Adverse event reporting and harms {22}
This pragmatic randomized controlled trial is embedded within usual clinical care and compares two standard of care approaches to biopsy peripheral pulmonary lesions. Clinical adverse events are well documented in the literature and discussed in detail with the patient during the clinical procedure consent. Clinical adverse events are, therefore, considered to be related to the clinical procedure rather than related to the research. Clinical adverse events are systematically collected and reviewed by the DSMB but not individually reported to the IRB. The primary risk of research participation is breach in privacy and confidentiality and many safeguards have been established as detailed previously. Serious unanticipated adverse events will be reported to the DSMB and IRB per current institutional standards.

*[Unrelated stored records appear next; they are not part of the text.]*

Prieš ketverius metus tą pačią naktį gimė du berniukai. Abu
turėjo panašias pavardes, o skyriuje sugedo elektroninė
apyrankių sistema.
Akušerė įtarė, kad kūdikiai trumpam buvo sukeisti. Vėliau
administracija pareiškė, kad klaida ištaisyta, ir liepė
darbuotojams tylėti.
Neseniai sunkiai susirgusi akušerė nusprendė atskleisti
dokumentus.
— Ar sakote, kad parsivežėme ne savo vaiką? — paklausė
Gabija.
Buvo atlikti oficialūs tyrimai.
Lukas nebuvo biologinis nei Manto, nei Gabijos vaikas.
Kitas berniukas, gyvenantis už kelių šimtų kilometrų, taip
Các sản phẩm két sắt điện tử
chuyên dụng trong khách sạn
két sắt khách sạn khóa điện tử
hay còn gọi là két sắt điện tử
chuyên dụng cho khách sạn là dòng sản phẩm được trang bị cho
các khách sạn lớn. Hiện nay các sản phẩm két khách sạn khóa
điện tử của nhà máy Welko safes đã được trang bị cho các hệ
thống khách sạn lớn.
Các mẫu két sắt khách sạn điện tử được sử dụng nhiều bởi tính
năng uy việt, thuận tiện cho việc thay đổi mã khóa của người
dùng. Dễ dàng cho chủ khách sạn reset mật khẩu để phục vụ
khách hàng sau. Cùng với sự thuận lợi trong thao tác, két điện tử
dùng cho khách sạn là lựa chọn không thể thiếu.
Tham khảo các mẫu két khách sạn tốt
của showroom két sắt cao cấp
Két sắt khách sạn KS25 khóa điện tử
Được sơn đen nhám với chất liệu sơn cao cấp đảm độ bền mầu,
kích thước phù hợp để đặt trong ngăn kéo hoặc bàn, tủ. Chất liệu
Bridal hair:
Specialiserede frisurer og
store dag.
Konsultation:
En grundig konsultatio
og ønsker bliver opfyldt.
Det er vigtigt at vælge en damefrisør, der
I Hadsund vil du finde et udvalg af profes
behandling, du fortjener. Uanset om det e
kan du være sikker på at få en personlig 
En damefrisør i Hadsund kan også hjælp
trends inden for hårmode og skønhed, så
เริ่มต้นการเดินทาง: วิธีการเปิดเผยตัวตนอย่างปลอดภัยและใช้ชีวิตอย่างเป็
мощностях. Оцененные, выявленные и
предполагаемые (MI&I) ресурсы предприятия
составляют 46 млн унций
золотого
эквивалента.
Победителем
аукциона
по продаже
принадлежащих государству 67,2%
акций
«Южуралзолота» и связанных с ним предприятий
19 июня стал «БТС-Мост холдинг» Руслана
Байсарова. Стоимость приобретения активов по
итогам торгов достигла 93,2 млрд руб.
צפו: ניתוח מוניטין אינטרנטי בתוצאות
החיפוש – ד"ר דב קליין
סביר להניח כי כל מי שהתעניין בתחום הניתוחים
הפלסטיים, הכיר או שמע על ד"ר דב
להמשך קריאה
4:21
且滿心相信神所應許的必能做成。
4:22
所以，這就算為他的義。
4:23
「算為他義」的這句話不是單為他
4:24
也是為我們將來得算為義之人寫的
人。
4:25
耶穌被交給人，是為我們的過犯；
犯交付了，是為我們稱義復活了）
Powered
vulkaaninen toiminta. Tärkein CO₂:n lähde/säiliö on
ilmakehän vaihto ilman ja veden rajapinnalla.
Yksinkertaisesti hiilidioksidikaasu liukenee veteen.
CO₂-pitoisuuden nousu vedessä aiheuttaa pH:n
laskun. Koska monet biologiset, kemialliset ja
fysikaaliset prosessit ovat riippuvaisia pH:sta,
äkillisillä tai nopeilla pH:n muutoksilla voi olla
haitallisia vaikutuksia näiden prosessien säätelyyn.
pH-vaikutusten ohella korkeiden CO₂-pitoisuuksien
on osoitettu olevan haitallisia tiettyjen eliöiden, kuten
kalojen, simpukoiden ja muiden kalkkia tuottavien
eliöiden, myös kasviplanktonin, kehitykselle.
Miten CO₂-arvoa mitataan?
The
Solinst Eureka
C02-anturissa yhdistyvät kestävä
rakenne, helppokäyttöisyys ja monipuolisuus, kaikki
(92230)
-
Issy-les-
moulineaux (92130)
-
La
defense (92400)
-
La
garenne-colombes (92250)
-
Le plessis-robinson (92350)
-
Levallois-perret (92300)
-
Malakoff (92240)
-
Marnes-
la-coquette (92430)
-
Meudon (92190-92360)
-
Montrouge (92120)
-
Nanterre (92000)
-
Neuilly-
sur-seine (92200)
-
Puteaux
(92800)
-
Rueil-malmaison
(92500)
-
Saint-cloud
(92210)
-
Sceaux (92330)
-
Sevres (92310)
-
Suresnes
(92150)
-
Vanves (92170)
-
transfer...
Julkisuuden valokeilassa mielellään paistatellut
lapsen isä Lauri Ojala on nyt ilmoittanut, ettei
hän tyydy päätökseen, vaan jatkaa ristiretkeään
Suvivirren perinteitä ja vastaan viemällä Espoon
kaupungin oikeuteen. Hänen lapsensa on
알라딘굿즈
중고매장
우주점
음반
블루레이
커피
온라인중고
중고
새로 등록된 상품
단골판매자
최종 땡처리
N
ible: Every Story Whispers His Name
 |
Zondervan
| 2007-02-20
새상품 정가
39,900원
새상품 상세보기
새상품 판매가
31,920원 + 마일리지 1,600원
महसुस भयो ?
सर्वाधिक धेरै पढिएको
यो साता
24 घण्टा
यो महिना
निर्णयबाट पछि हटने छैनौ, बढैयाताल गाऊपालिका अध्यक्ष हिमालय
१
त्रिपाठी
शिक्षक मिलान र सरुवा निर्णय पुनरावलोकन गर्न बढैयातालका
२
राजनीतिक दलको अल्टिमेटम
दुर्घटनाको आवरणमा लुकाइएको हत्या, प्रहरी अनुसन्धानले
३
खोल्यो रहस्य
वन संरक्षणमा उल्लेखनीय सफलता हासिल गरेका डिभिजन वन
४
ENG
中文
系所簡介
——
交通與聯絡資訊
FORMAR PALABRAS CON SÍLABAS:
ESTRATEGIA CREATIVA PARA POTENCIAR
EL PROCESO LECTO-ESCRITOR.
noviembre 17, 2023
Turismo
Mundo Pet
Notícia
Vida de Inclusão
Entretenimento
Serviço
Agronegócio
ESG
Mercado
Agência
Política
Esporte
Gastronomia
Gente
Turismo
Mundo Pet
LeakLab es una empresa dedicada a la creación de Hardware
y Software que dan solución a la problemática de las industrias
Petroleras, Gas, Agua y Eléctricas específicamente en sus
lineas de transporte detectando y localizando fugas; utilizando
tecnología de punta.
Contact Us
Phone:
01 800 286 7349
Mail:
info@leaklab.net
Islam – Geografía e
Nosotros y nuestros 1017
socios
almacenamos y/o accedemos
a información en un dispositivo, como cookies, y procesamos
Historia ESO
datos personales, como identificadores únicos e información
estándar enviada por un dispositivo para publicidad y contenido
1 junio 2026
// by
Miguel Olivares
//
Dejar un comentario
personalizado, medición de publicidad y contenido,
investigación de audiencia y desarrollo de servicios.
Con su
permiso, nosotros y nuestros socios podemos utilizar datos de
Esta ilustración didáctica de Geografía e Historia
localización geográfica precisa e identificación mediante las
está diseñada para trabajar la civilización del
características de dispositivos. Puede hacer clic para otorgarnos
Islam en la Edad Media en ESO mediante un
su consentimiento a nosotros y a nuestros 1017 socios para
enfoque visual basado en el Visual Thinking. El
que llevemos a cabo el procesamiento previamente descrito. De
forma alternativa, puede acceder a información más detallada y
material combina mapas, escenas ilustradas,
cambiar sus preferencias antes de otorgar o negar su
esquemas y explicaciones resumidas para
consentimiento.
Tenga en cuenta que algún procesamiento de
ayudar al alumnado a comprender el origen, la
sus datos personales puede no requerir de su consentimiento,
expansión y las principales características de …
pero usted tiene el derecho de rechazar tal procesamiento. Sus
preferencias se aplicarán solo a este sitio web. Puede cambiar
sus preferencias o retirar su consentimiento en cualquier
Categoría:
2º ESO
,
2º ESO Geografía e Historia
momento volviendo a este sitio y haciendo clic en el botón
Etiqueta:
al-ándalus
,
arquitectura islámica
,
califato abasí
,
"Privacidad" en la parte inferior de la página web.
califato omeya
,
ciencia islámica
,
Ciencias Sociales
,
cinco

Frequency and plans for auditing trial conduct {23}
There is no plan for trial auditing.
Plans for communicating important protocol amendments to relevant parties (e.g. trial participants, ethical committees) {25}
We anticipate no major changes to the protocol during the conduct of this study. If needed, however, any changes to the protocol will be made in the form of a written amendment and must be approved by the IRB prior to implementation. Protocol changes to eliminate an immediate hazard to a trial patient may be implemented by the investigator immediately. The investigator must then immediately inform the IRB and DSMB. All proceduralists are co-investigators and actively involved in this study, as such, any important modification will be communicated in person or via email.
Dissemination plans {31a}
Any manuscript or releases resulting from the collaborative research must be approved by the investigators and will be circulated to applicable participating investigators prior to submission for publication or presentation. A publication plan consistent with the International Committee of Medical Journal Editors (ICMJE) will be created prior to analysis and publication of any data. All data will be made available to authors as required. The publication of sub-studies and post-hoc analyses will not precede the primary publication. Publication of results will be determined by the investigators. All authors are expected to disclose financial relationships or affiliations that could be considered conflicts of interest per journal or medical society requirements.